Task item
Using the string "sticky" as the key, pull each matching line out of the records below.

Records

::::::::

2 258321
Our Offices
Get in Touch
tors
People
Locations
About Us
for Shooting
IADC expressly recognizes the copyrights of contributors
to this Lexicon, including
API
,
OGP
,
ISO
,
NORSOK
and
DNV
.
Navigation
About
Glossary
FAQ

::::::::

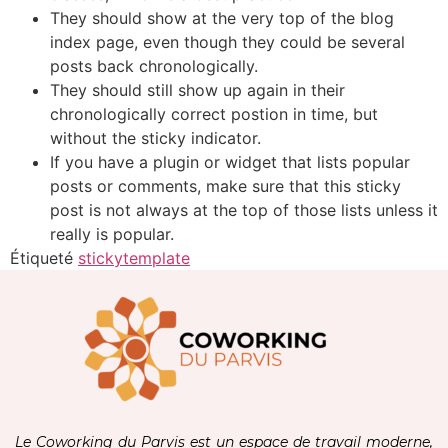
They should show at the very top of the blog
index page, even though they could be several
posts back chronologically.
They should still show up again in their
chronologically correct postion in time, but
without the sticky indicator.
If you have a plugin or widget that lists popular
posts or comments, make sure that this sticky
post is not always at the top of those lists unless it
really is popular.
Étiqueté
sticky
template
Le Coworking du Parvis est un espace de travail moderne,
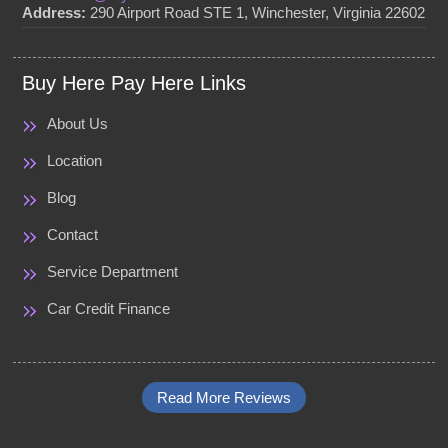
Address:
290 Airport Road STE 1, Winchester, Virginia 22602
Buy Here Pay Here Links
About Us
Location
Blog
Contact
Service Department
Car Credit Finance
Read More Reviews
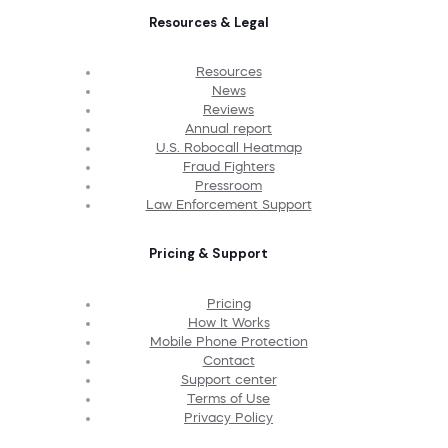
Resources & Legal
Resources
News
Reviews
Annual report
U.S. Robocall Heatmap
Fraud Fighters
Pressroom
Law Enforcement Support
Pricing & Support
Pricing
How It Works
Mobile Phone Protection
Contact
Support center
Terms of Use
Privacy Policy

::::::::

Exercise output
without the sticky indicator.
posts or comments, make sure that this sticky
sticky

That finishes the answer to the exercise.